● **What to do**: Without any pictures, retype exactly the lines that begin at the one holding "pixels, height=2576 pixels." and end at the last line of the data below.

** Opening Entries provided block **

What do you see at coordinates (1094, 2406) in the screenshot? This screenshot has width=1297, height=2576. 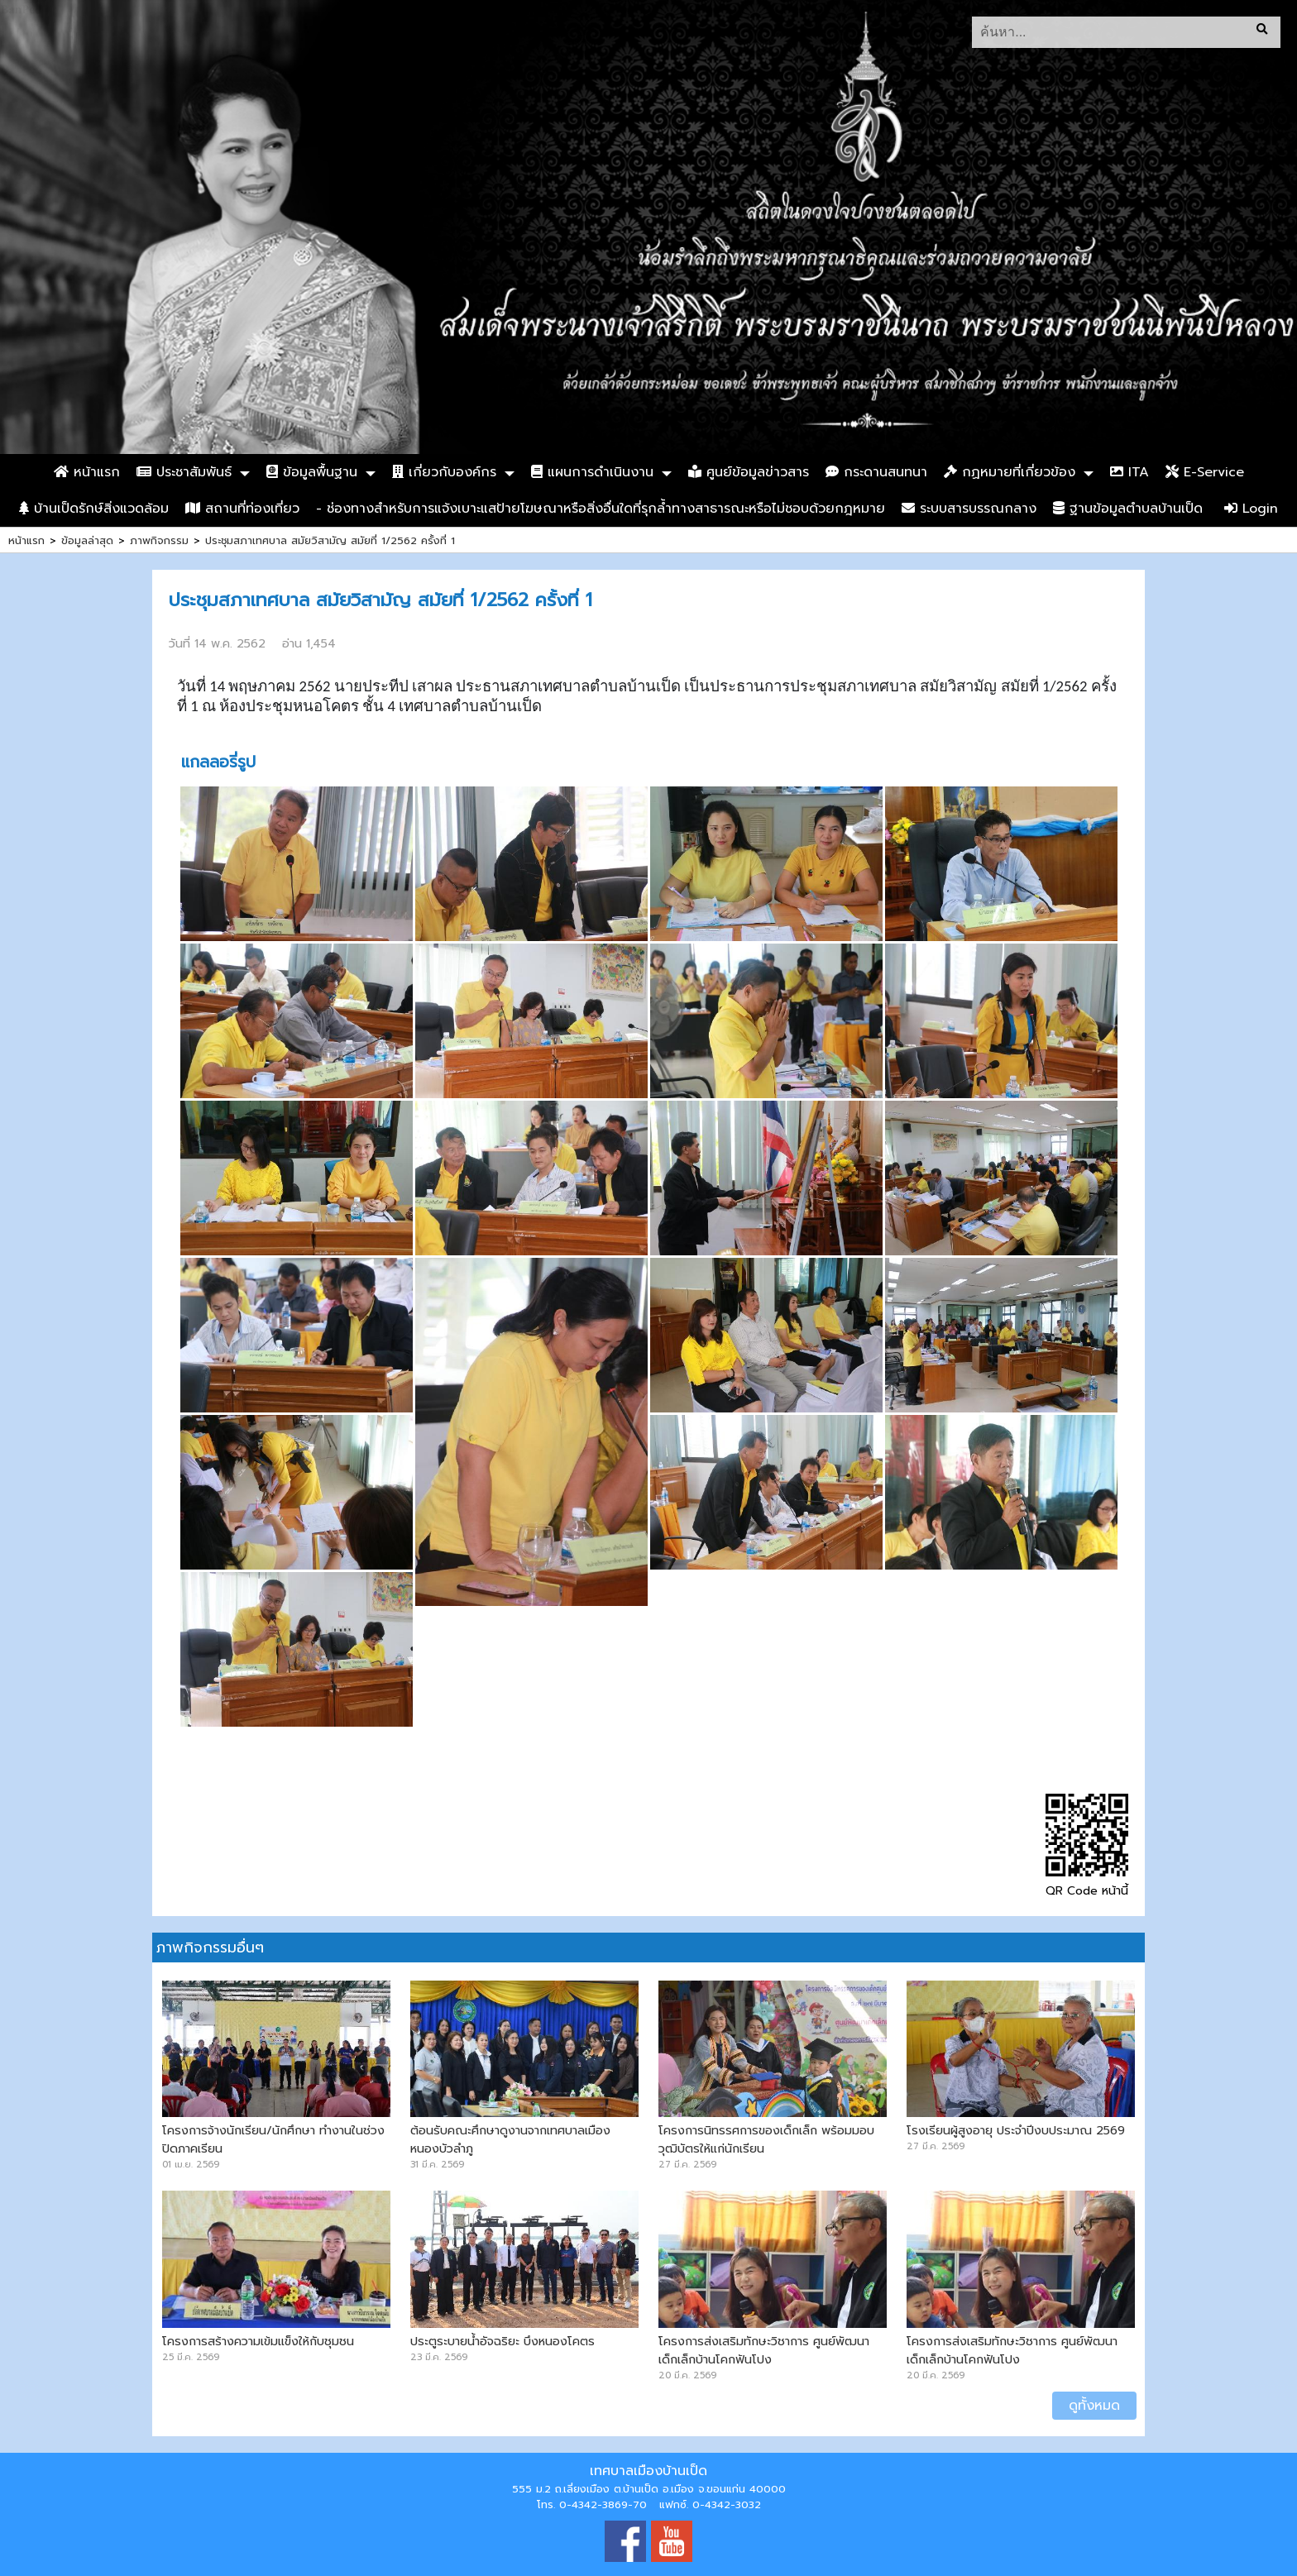 I see `ดูทั้งหมด` at bounding box center [1094, 2406].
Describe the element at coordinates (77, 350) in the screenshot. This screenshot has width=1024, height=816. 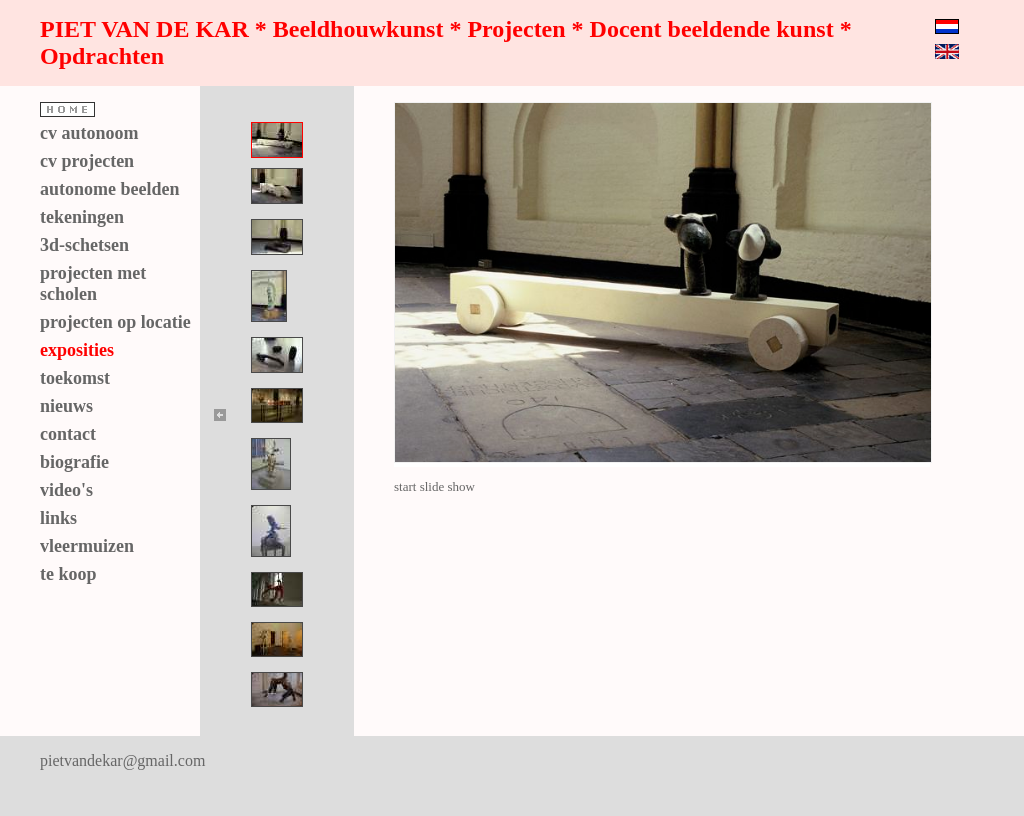
I see `exposities` at that location.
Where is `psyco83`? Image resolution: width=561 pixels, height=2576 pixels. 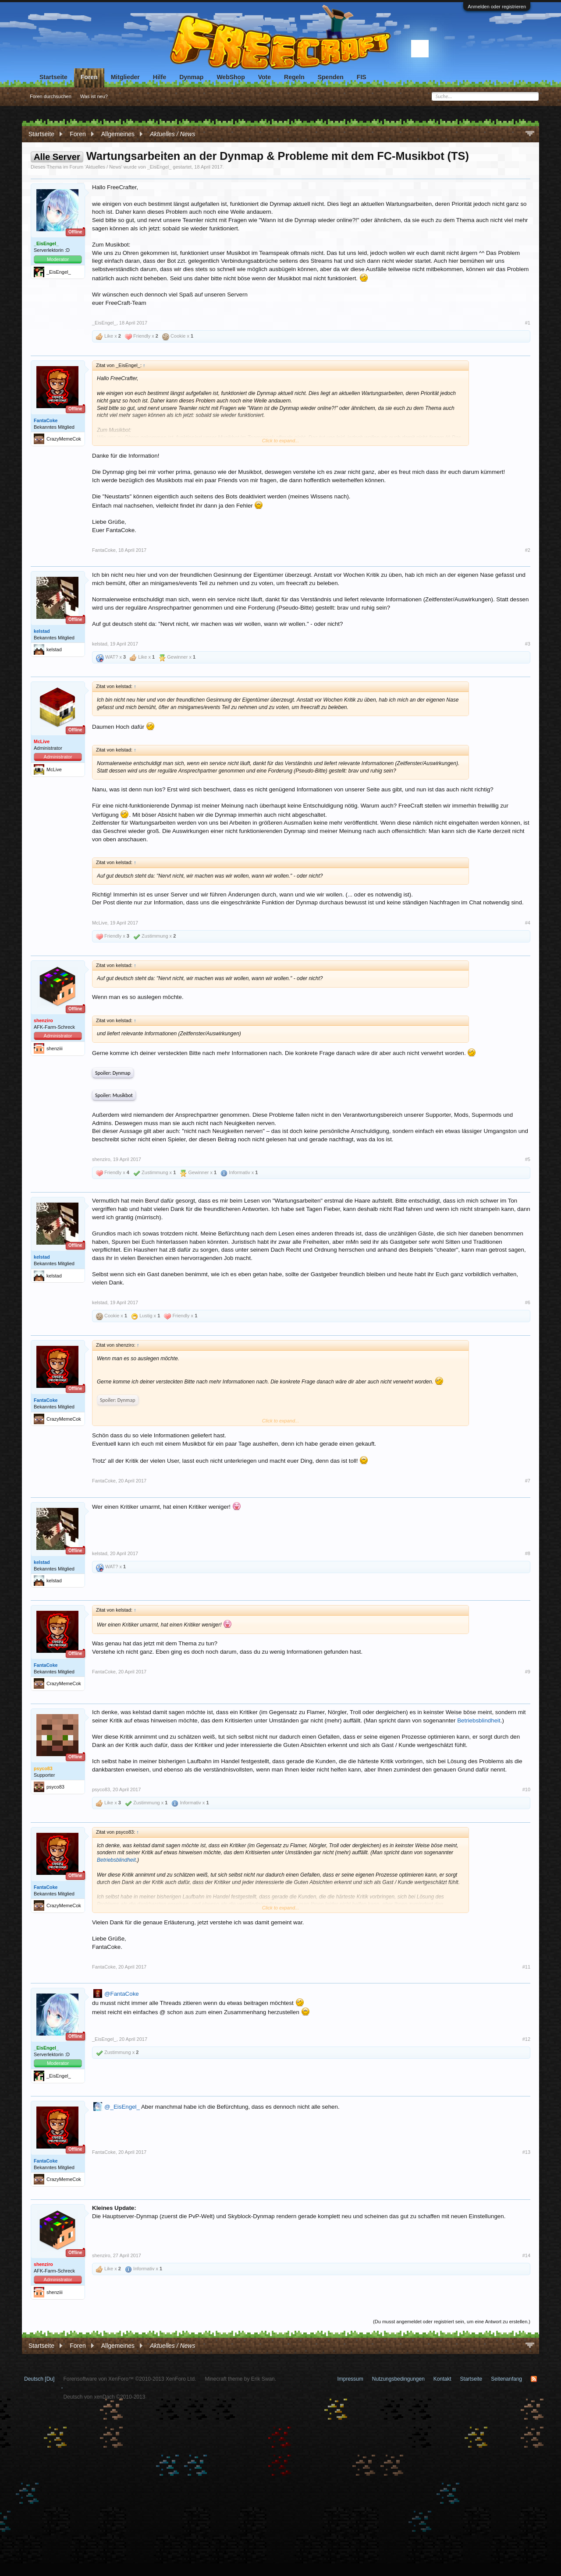
psyco83 is located at coordinates (101, 1789).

** Closing Entries provided block **

● **Written response**:
Where is `psyco83`? Image resolution: width=561 pixels, height=2576 pixels. 
psyco83 is located at coordinates (101, 1789).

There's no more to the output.